In 2004, he pleaded guilty to three misdemeanor assault charges in the case. He was sentenced to two years deferred adjudication and fined $4,000 by an Amarillo judge. His attorney, Robert Templeton, said at the time that the felony charges were dropped because prosecutors could not prove their case.

“He was crushed by the allegations,” said Grossman, “and a lot of people in the poker world shunned him.”

He was born Dec. 31, 1928, in Johnson, Ark., and his family later moved to Amarillo, which remained his hometown.

When he turned 17, Slim enlisted in the Navy for three years.

Stationed on the West Coast, he wangled duty as a chauffeur for a captain -- a cushy job that took about an hour each day.

He then used the Navy sedan to drive to pool halls, where his exceptional playing earned him a considerable amount of money.

After his discharge, he was invited to join Special Services as a civilian to conduct pocket billiards exhibitions at military bases throughout Europe.

When he saw pool dying out as a way for him to earn a living in the early ‘60s, his son said, he turned his attention to playing cards.

From 1964 to 1971, Slim joined Doyle Brunson and Brian “Sailor” Roberts in traveling around the Southwest playing poker.

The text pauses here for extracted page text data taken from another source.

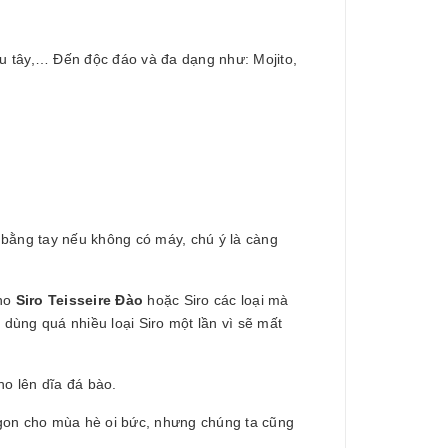
âu tây,… Đến độc đáo và đa dạng như: Mojito,
 bằng tay nếu không có máy, chú ý là càng
cho
Siro Teisseire Đào
hoặc Siro các loại mà
 dùng quá nhiều loại Siro một lần vì sẽ mất
ho lên dĩa đá bào.
ngon cho mùa hè oi bức, nhưng chúng ta cũng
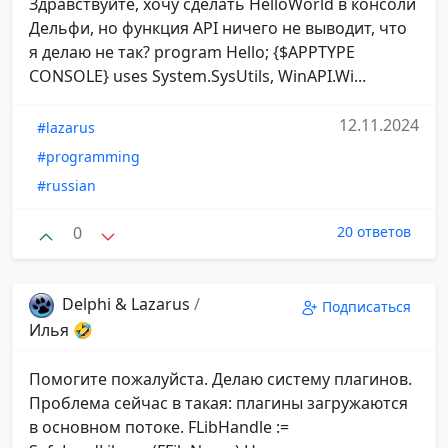
Здравствуйте, хочу сделать HelloWorld в консоли
Дельфи, но функция API ничего не выводит, что
я делаю не так? program Hello; {$APPTYPE
CONSOLE} uses System.SysUtils, WinAPI.Wi...
12.11.2024
#lazarus
#programming
#russian
0
20 ответов
Delphi & Lazarus
/
Подписаться
Илья 🤣
Помогите пожалуйста. Делаю систему плагинов.
Проблема сейчас в такая: плагины загружаются
в основном потоке. FLibHandle :=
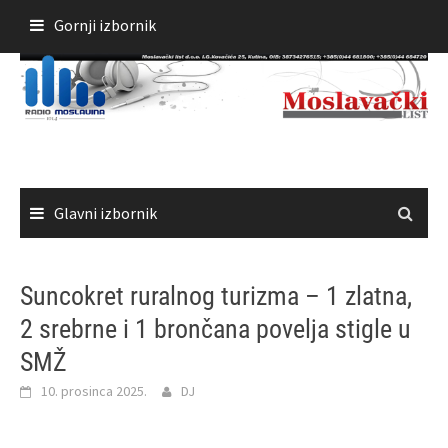
Skoči
Gornji izbornik
do
sadržaja
Glavni izbornik
Suncokret ruralnog turizma – 1 zlatna,
2 srebrne i 1 brončana povelja stigle u
SMŽ
10. prosinca 2025.
DJ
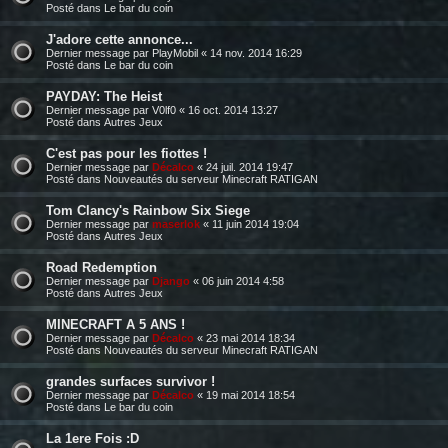
Posté dans
Le bar du coin
J'adore cette annonce...
Dernier message par
PlayMobil
«
14 nov. 2014 16:29
Posté dans
Le bar du coin
PAYDAY: The Heist
Dernier message par
V0lf0
«
16 oct. 2014 13:27
Posté dans
Autres Jeux
C'est pas pour les fiottes !
Dernier message par
Décalco
«
24 juil. 2014 19:47
Posté dans
Nouveautés du serveur Minecraft RATIGAN
Tom Clancy's Rainbow Six Siege
Dernier message par
maserlok
«
11 juin 2014 19:04
Posté dans
Autres Jeux
Road Redemption
Dernier message par
Django
«
06 juin 2014 4:58
Posté dans
Autres Jeux
MINECRAFT A 5 ANS !
Dernier message par
Décalco
«
23 mai 2014 18:34
Posté dans
Nouveautés du serveur Minecraft RATIGAN
grandes surfaces survivor !
Dernier message par
Décalco
«
19 mai 2014 18:54
Posté dans
Le bar du coin
La 1ere Fois :D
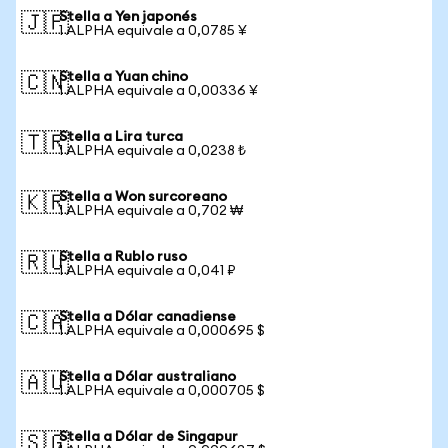
Stella a Yen japonés
🇯🇵
1 ALPHA equivale a 0,0785 ¥
Stella a Yuan chino
🇨🇳
1 ALPHA equivale a 0,00336 ¥
Stella a Lira turca
🇹🇷
1 ALPHA equivale a 0,0238 ₺
Stella a Won surcoreano
🇰🇷
1 ALPHA equivale a 0,702 ₩
Stella a Rublo ruso
🇷🇺
1 ALPHA equivale a 0,041 ₽
Stella a Dólar canadiense
🇨🇦
1 ALPHA equivale a 0,000695 $
Stella a Dólar australiano
🇦🇺
1 ALPHA equivale a 0,000705 $
Stella a Dólar de Singapur
🇸🇬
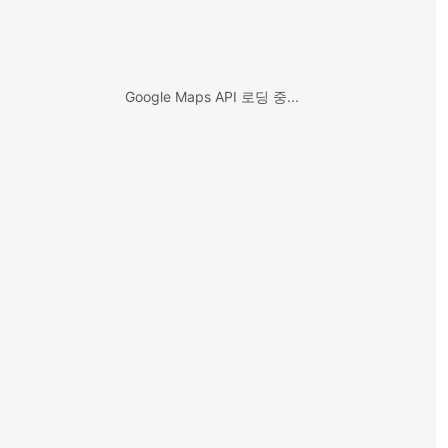
Google Maps API 로딩 중...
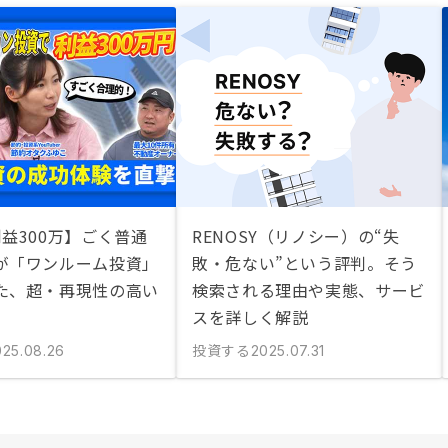
益300万】ごく普通
RENOSY（リノシー）の“失
が「ワンルーム投資」
敗・危ない”という評判。そう
た、超・再現性の高い
検索される理由や実態、サービ
スを詳しく解説
投資する
025.08.26
2025.07.31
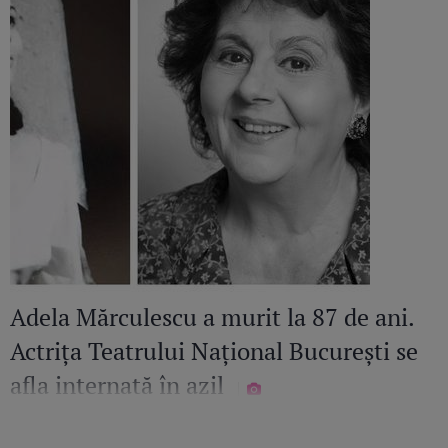
Adela Mărculescu a murit la 87 de ani.
Actrița Teatrului Național București se
afla internată în azil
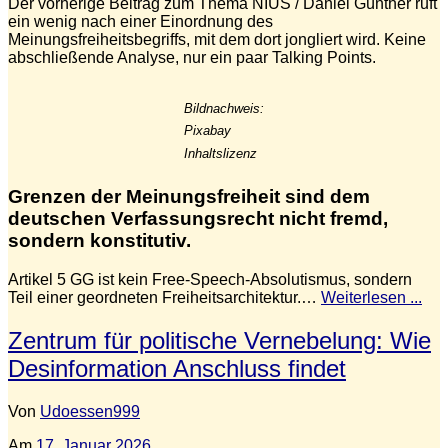
Der vorherige Beitrag zum Thema NIUS / Daniel Günther ruft
ein wenig nach einer Einordnung des
Meinungsfreiheitsbegriffs, mit dem dort jongliert wird. Keine
abschließende Analyse, nur ein paar Talking Points.
Bildnachweis:
Pixabay
Inhaltslizenz
Grenzen der Meinungsfreiheit sind dem
deutschen Verfassungsrecht nicht fremd,
sondern konstitutiv.
Artikel 5 GG ist kein Free-Speech-Absolutismus, sondern
Teil einer geordneten Freiheitsarchitektur.…
Weiterlesen ...
Zentrum für politische Vernebelung: Wie
Desinformation Anschluss findet
Von
Udoessen999
Am
17. Januar 2026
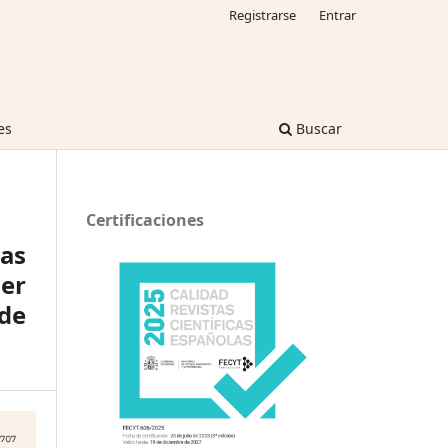
Registrarse
Entrar
es
Buscar
Certificaciones
ias
er
 de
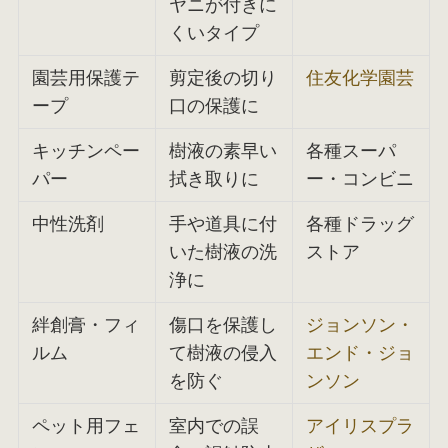
ヤニが付きに
くいタイプ
園芸用保護テ
剪定後の切り
住友化学園芸
ープ
口の保護に
キッチンペー
樹液の素早い
各種スーパ
パー
拭き取りに
ー・コンビニ
中性洗剤
手や道具に付
各種ドラッグ
いた樹液の洗
ストア
浄に
絆創膏・フィ
傷口を保護し
ジョンソン・
ルム
て樹液の侵入
エンド・ジョ
を防ぐ
ンソン
ペット用フェ
室内での誤
アイリスプラ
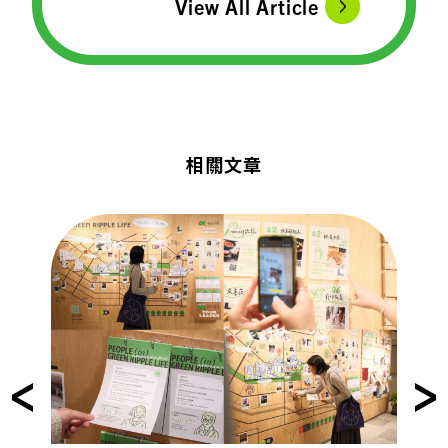
View All Article
相關文章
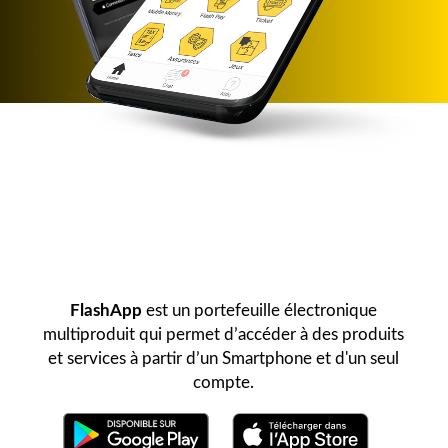
FlashApp
est un portefeuille électronique
multiproduit qui permet d’accéder à des produits
et services à partir d’un Smartphone et d'un seul
compte.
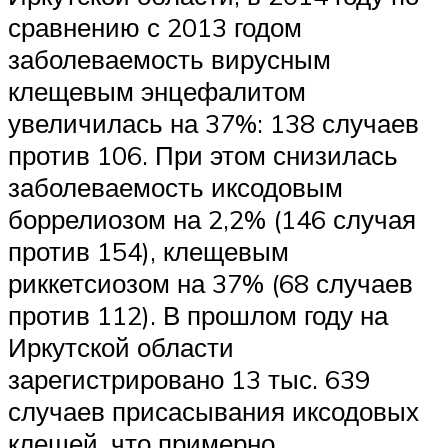
сравнению с 2013 годом
заболеваемость вирусным
клещевым энцефалитом
увеличилась на 37%: 138 случаев
против 106. При этом снизилась
заболеваемость иксодовым
боррелиозом на 2,2% (146 случая
против 154), клещевым
риккетсиозом на 37% (68 случаев
против 112). В прошлом году на
Иркутской области
зарегистрировано 13 тыс. 639
случаев присасывания иксодовых
клещей, что примерно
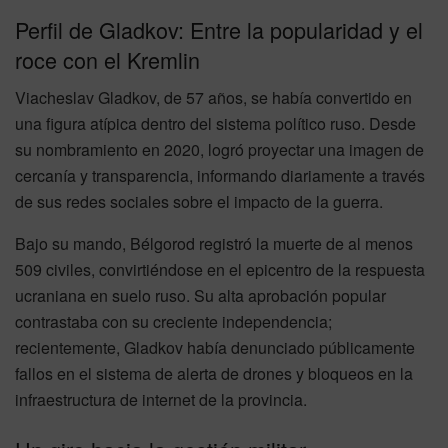
Perfil de Gladkov: Entre la popularidad y el
roce con el Kremlin
Viacheslav Gladkov, de 57 años, se había convertido en
una figura atípica dentro del sistema político ruso. Desde
su nombramiento en 2020, logró proyectar una imagen de
cercanía y transparencia, informando diariamente a través
de sus redes sociales sobre el impacto de la guerra.
Bajo su mando, Bélgorod registró la muerte de al menos
509 civiles, convirtiéndose en el epicentro de la respuesta
ucraniana en suelo ruso. Su alta aprobación popular
contrastaba con su creciente independencia;
recientemente, Gladkov había denunciado públicamente
fallos en el sistema de alerta de drones y bloqueos en la
infraestructura de internet de la provincia.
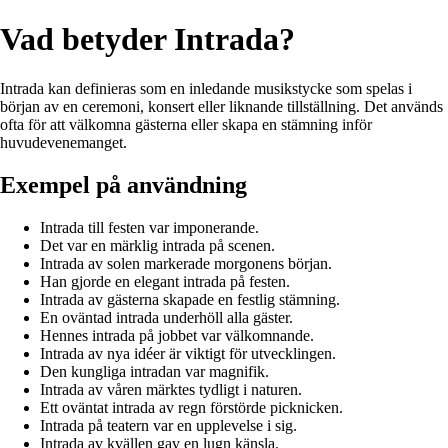
Vad betyder Intrada?
Intrada kan definieras som en inledande musikstycke som spelas i
början av en ceremoni, konsert eller liknande tillställning. Det används
ofta för att välkomna gästerna eller skapa en stämning inför
huvudevenemanget.
Exempel på användning
Intrada till festen var imponerande.
Det var en märklig intrada på scenen.
Intrada av solen markerade morgonens början.
Han gjorde en elegant intrada på festen.
Intrada av gästerna skapade en festlig stämning.
En oväntad intrada underhöll alla gäster.
Hennes intrada på jobbet var välkomnande.
Intrada av nya idéer är viktigt för utvecklingen.
Den kungliga intradan var magnifik.
Intrada av våren märktes tydligt i naturen.
Ett oväntat intrada av regn förstörde picknicken.
Intrada på teatern var en upplevelse i sig.
Intrada av kvällen gav en lugn känsla.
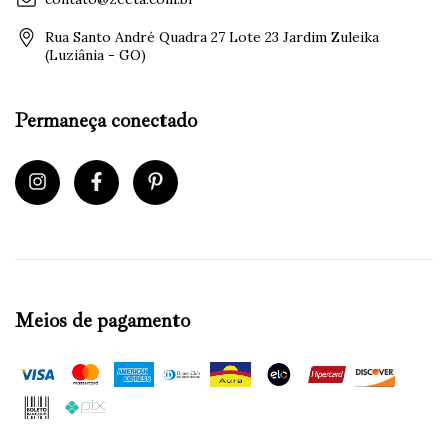
Rua Santo André Quadra 27 Lote 23 Jardim Zuleika
(Luziânia - GO)
Permaneça conectado
Meios de pagamento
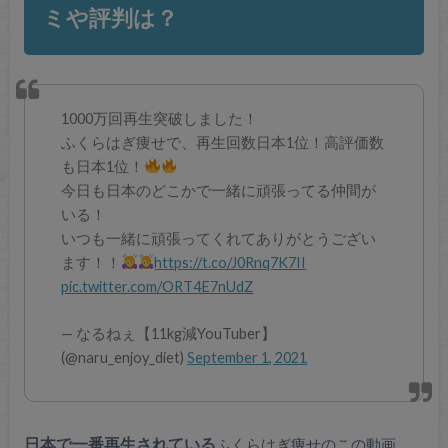
ミや評判は？
1000万回再生突破しました！
ふくらはぎ痩せで、再生回数日本1位！高評価数
も日本1位！
今日も日本のどこかで一緒に頑張ってる仲間が
いる！
いつも一緒に頑張ってくれてありがとうござい
ます！！
https://t.co/J0Rnq7K7II
pic.twitter.com/ORT4E7nUdZ
— なるねぇ【11kg減YouTuber】
(@naru_enjoy_diet)
September 1, 2021
日本で一番再生されている
ふくらはぎ痩せのこの動画。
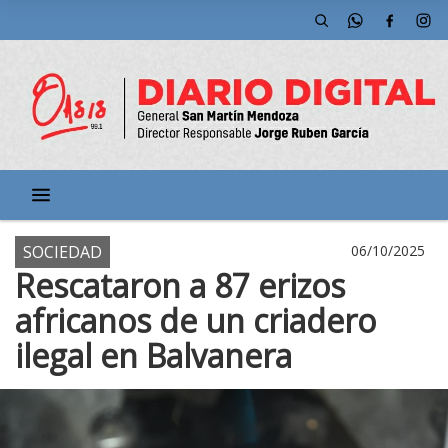
SOCIEDAD
06/10/2025
Rescataron a 87 erizos
africanos de un criadero
ilegal en Balvanera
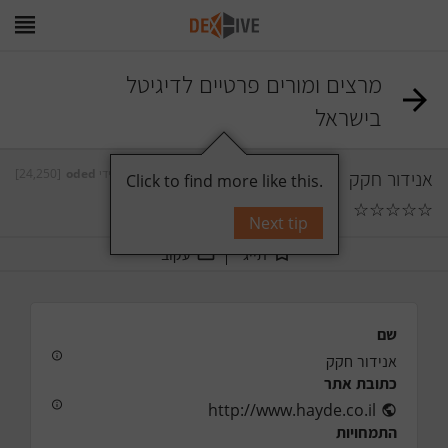
מרצים ומורים פרטיים לדיגיטל
בישראל
אנידור חקק
על ידי
oded
[24,250]
Click to find more like this.
☆
☆
☆
☆
☆
0
תגובות
Next tip
תייג
עקוב
שם
אנידור חקק
כתובת אתר
http://www.hayde.co.il
התמחויות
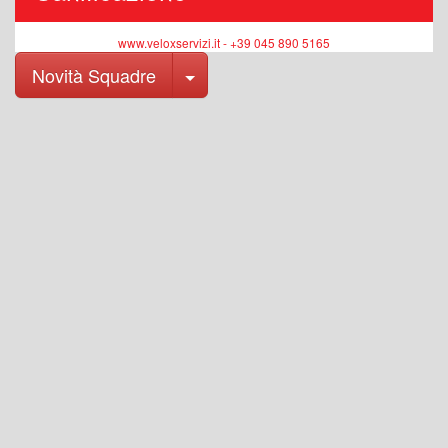
www.veloxservizi.it - +39 045 890 5165
Toggle Dropdown
Novità Squadre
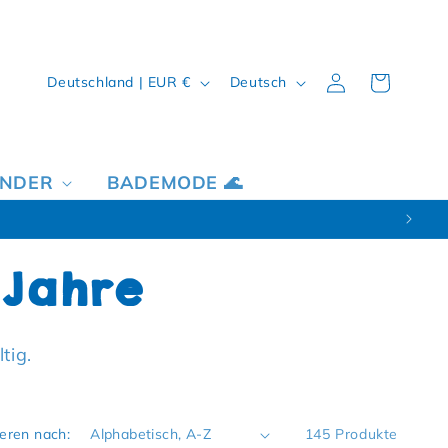
Land/Region
Sprache
Einloggen
Warenkorb
Deutschland | EUR €
Deutsch
INDER
BADEMODE 🌊
 Jahre
tig.
ieren nach:
145 Produkte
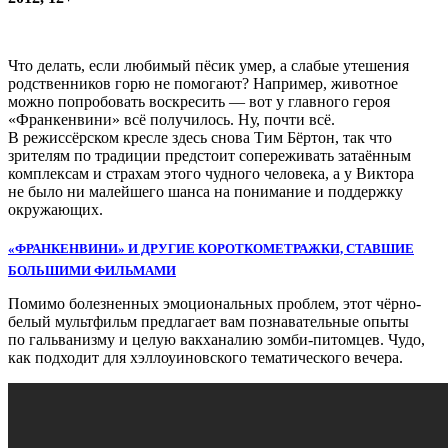
Что делать, если любимый пёсик умер, а слабые утешения
родственников горю не помогают? Например, животное
можно попробовать воскресить — вот у главного героя
«Франкенвини» всё получилось. Ну, почти всё.
В режиссёрском кресле здесь снова Тим Бёртон, так что
зрителям по традиции предстоит сопереживать затаённым
комплексам и страхам этого чудного человека, а у Виктора
не было ни малейшего шанса на понимание и поддержку
окружающих.
«ФРАНКЕНВИНИ» И ДРУГИЕ КОРОТКОМЕТРАЖКИ, СТАВШИЕ
БОЛЬШИМИ ФИЛЬМАМИ
Помимо болезненных эмоциональных проблем, этот чёрно-
белый мультфильм предлагает вам познавательные опыты
по гальванизму и целую вакханалию зомби-питомцев. Чудо,
как подходит для хэллоуиновского тематического вечера.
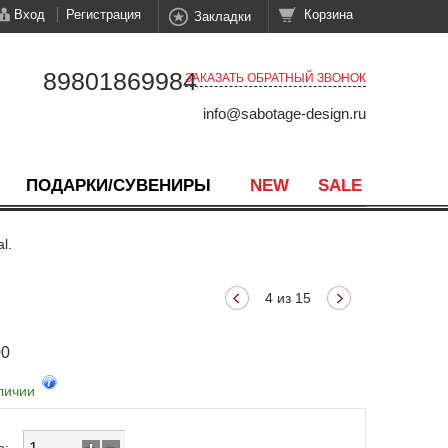
Вход
Регистрация
Корзина
Закладки
89801869984
ЗАКАЗАТЬ ОБРАТНЫЙ ЗВОНОК
info@sabotage-design.ru
ПОДАРКИ/СУВЕНИРЫ
NEW
SALE
l.
4 из 15
00
аличии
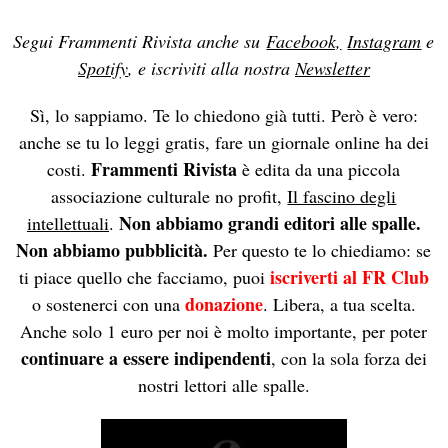
Segui Frammenti Rivista anche su
Facebook,
Instagram
e
Spotify
, e iscriviti alla nostra
Newsletter
Sì, lo sappiamo. Te lo chiedono già tutti. Però è vero:
anche se tu lo leggi gratis, fare un giornale online ha dei
Frammenti Rivista
costi.
è edita da una piccola
associazione culturale no profit,
Il fascino degli
Non abbiamo grandi editori alle spalle.
intellettuali
.
Non abbiamo pubblicità.
Per questo te lo chiediamo: se
iscriverti al FR Club
ti piace quello che facciamo, puoi
donazione
o sostenerci con una
. Libera, a tua scelta.
Anche solo 1 euro per noi è molto importante, per poter
continuare a essere indipendenti
, con la sola forza dei
nostri lettori alle spalle.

“Those were the days when poker was totally underground,” Grossman said. “One of Slim’s famous quotes was, ‘It wasn’t a matter of beating the game, it was a matter of getting out of there with the money.’ ”

Brunson acknowledged that “it was kind of a dangerous time.”

“We got robbed five times, we got arrested a lot of times for playing illegal poker games; you got a fine and they’d turn you loose,” he recalled Monday. “People equated us with being some kind of gangsters or outlaws or something, and all we were doing was playing poker.”

Brunson, a two-time World Series of Poker main event champion, credits Slim as “the one that brought respectability to poker.”

And Slim loved the limelight “more than anyone I ever knew,” he said. “He was one of a kind.”

In addition to his son Bunky, he is survived by his wife, Helen; his other two children, Becky Deane and Todd Preston; seven grandchildren; and three great-grandchildren.